Which has always been the case. Every GOP administration since 1952 has let the Military-Industrial Complex loot the Treasury and plunge the nation into debt on the excuse of a wartime economic emergency. Richard Nixon comes quickly to mind, along with Ronald Reagan and his ridiculous “trickle-down” theory of U.S. economic policy. If the Rich get Richer, the theory goes, before long their pots will overflow and somehow “trickle down” to the poor, who would rather eat scraps off the Bush family plates than eat nothing at all. Republicans have never approved of democracy, and they never will. It goes back to preindustrial America, when only white male property owners could vote.

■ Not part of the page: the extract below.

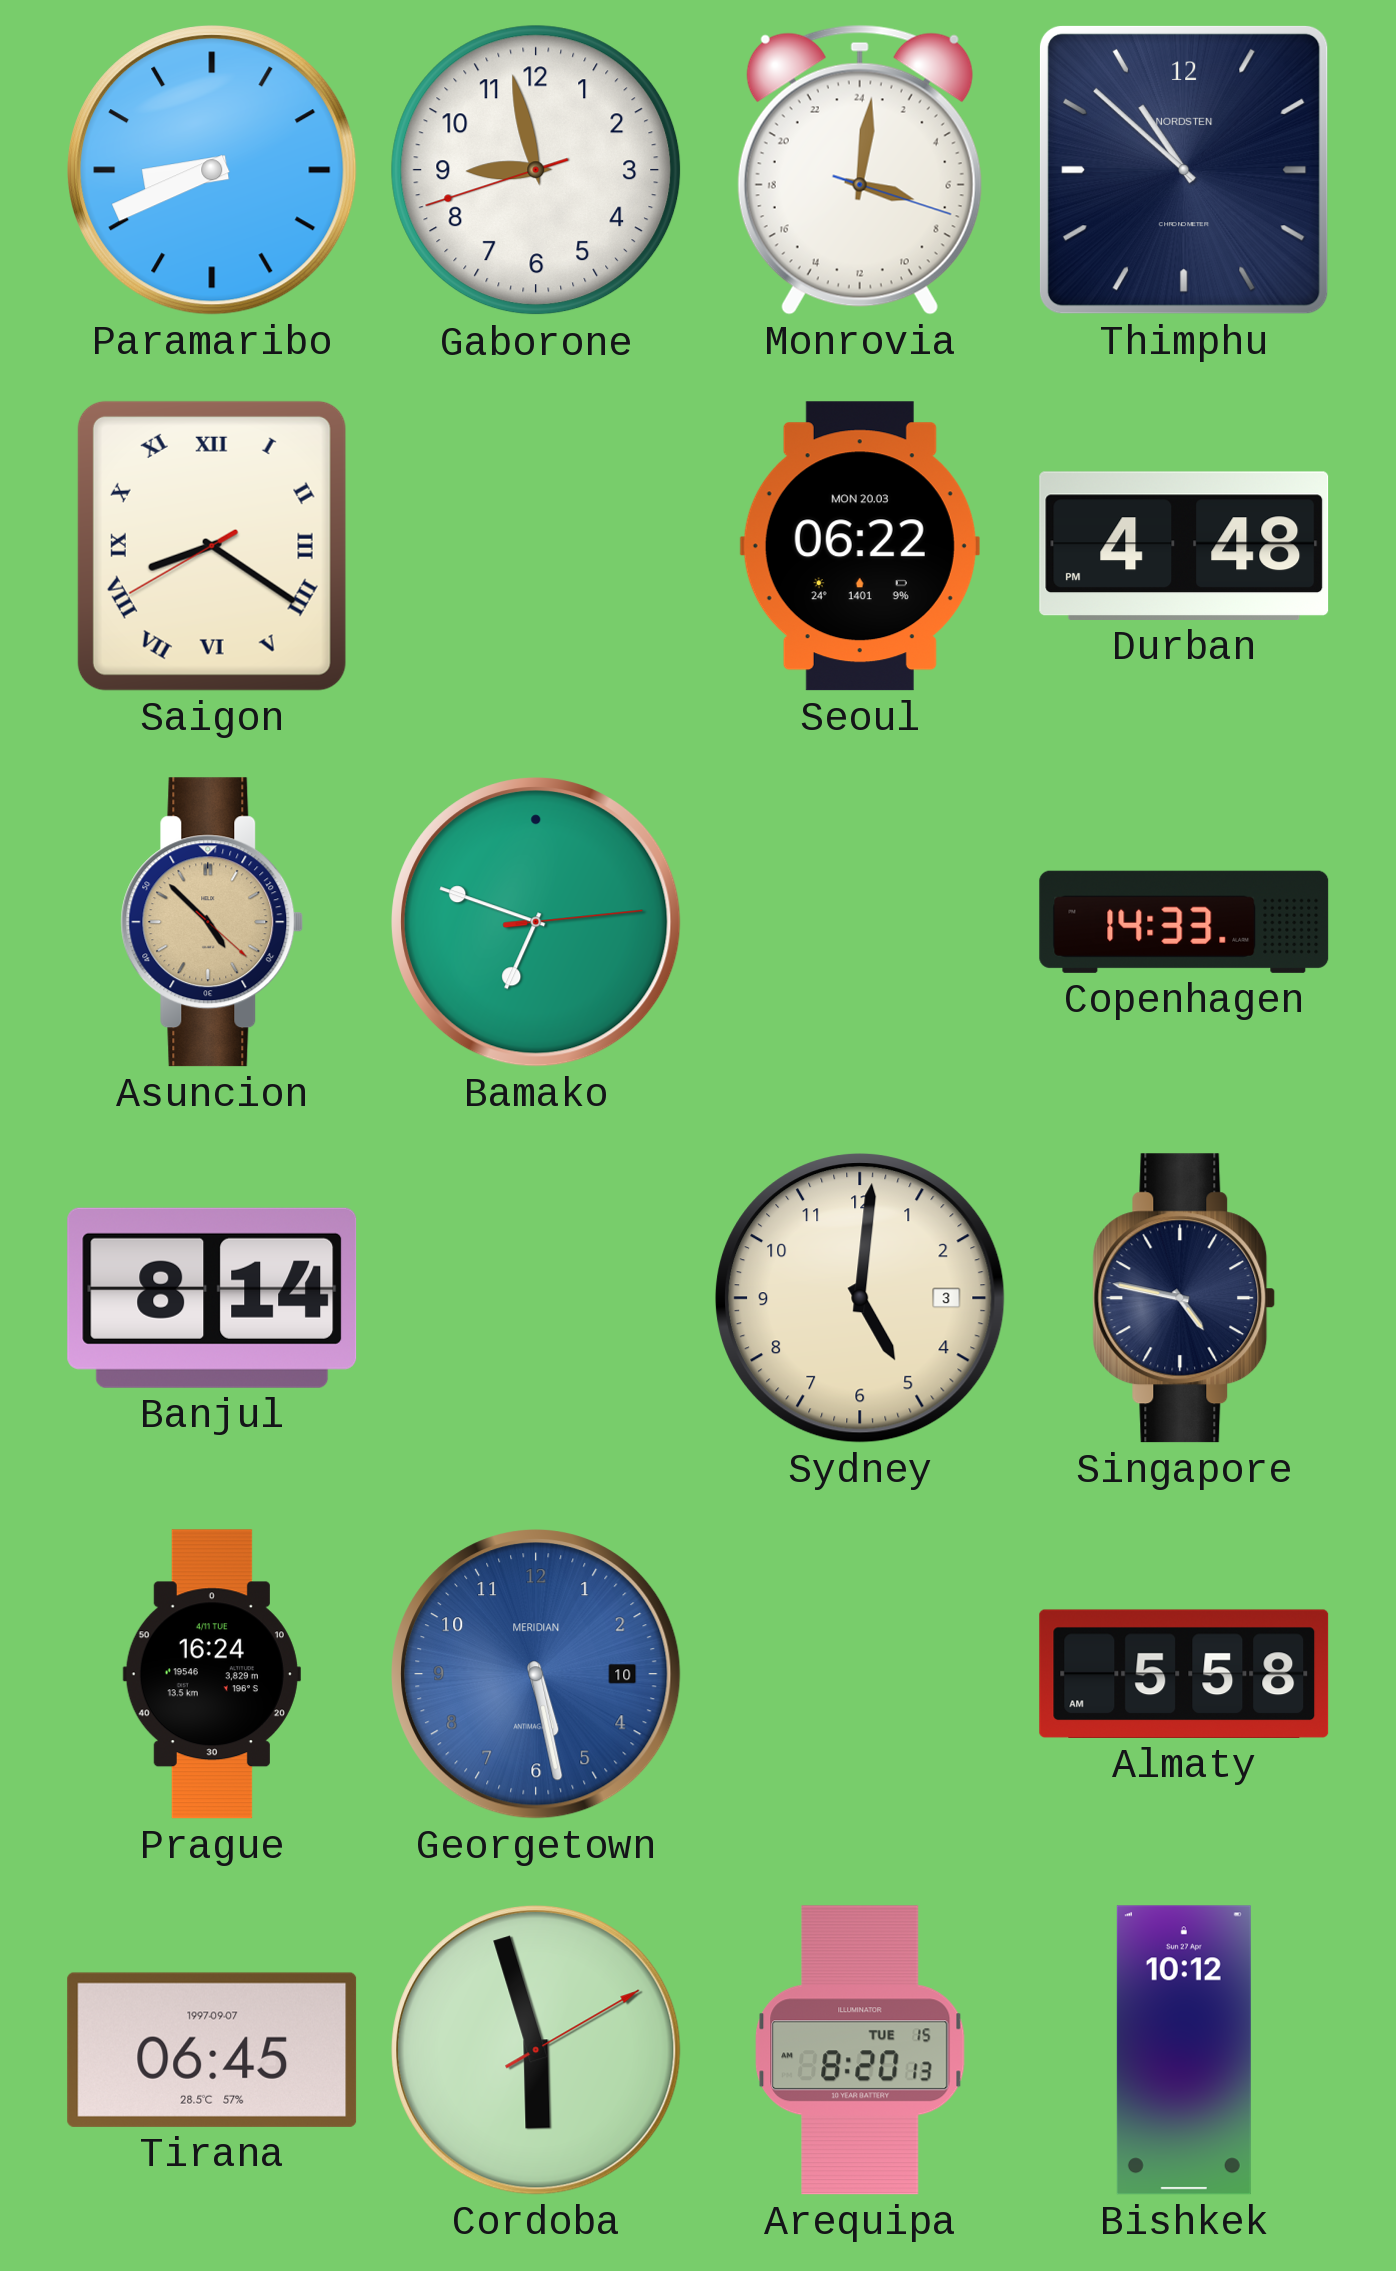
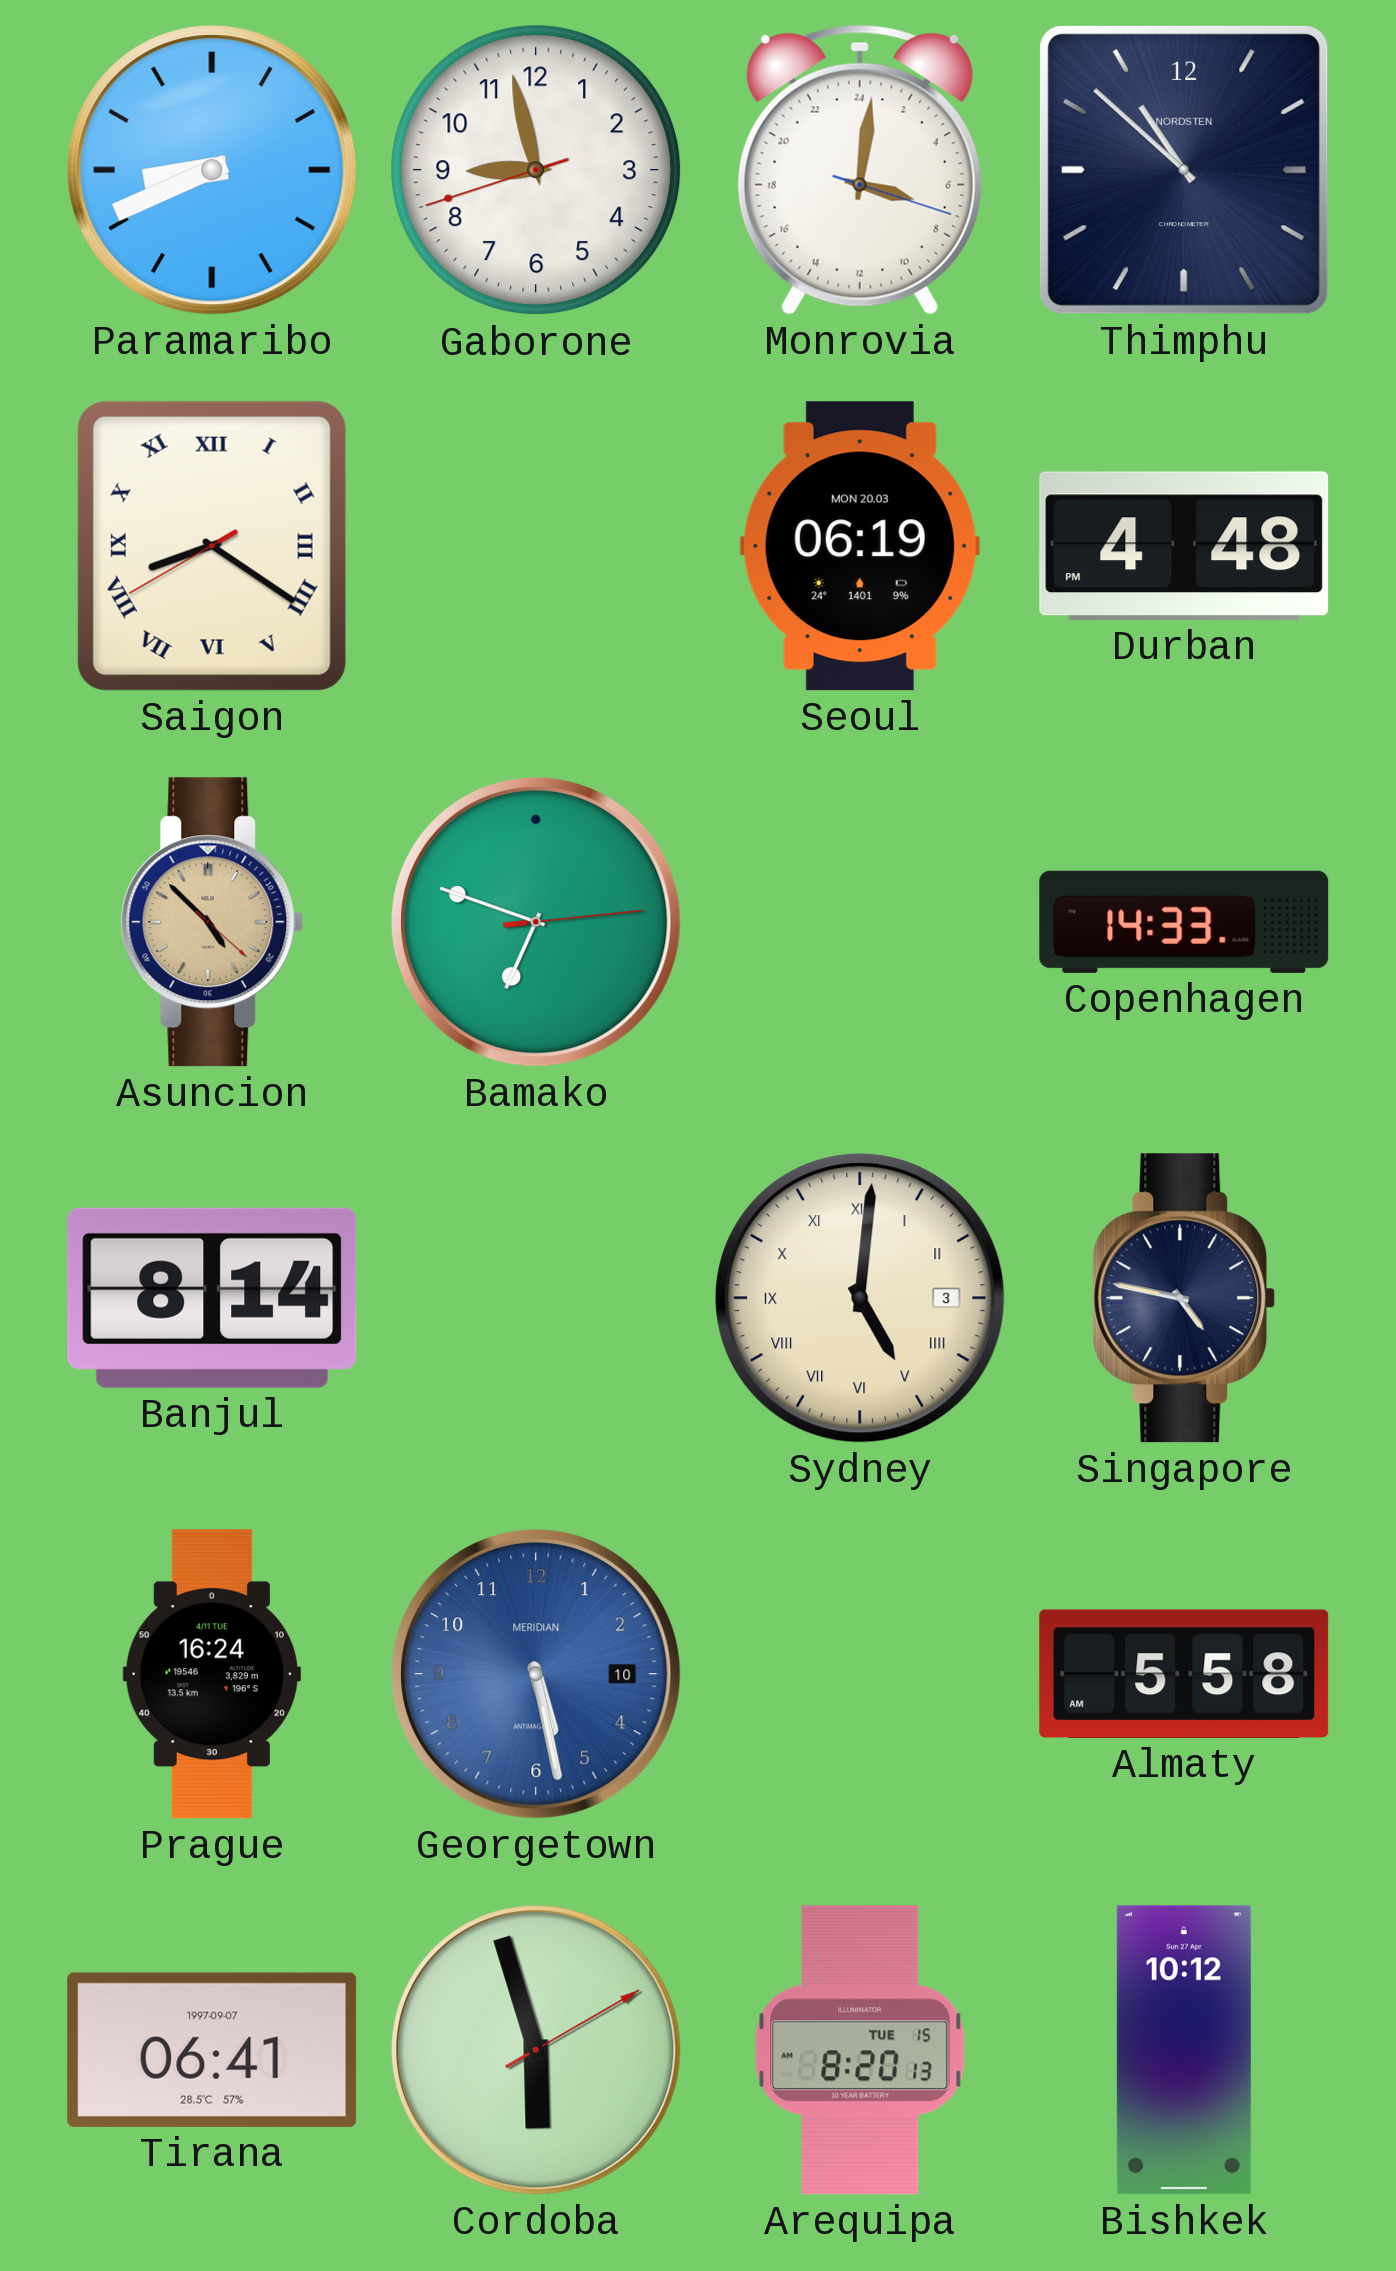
Seoul: 06:22 -> 06:19
Sydney numerals: Arabic -> Roman
Tirana: 06:45 -> 06:41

Things haven’t changed all that much where George W. Bush comes from. Houston is a cruel and crazy town on a filthy river in East Texas with no zoning laws and a culture of sex, money and violence. It’s a shabby sprawling metropolis ruled by brazen women, crooked cops and super-rich pansexual cowboys who live by the code of the West — which can mean just about anything you need it to mean, in a pinch.

Houston is also the unnatural home of two out of the last three presidents of the United States of America, for good or ill. The other one was a handsome, sex-crazed boy from next-door Arkansas, which has no laws against oral sex or any other deviant practice not specifically forbidden in the New Testament, including anal incest and public cunnilingus with farm animals.

Back in 1948, during his first race for the U.S. Senate, Lyndon Johnson was running about ten points behind, with only nine days to go. He was sunk in despair. He was desperate. And it was just before noon on a Monday, they say, when he called his equally depressed campaign manager and instructed him to call a press conference for just before lunch on a slow news day and accuse his high-riding opponent, a pig farmer, of having routine carnal knowledge of his barnyard sows, despite the pleas of his wife and children.

His campaign manager was shocked. “We can’t say that, Lyndon,” he supposedly said. “You know it’s not true.”

“Of course it’s not true!” Johnson barked at him. “But let’s make the bastard deny it!”

Johnson — a Democrat, like Bill Clinton — won that election by fewer than a hundred votes, and after that he was home free. He went on to rule Texas and the U.S. Senate for twenty years and to be the most powerful vice president in the history of the United States. Until now.

The genetically vicious nature of presidential campaigns in America is too obvious to argue with, but some people call it fun, and I am one of them. Election Day — especially a presidential election — is always a wild and terrifying time for politics junkies, and I am one of those, too. We look forward to major election days like sex addicts look forward to orgies. We are slaves to it.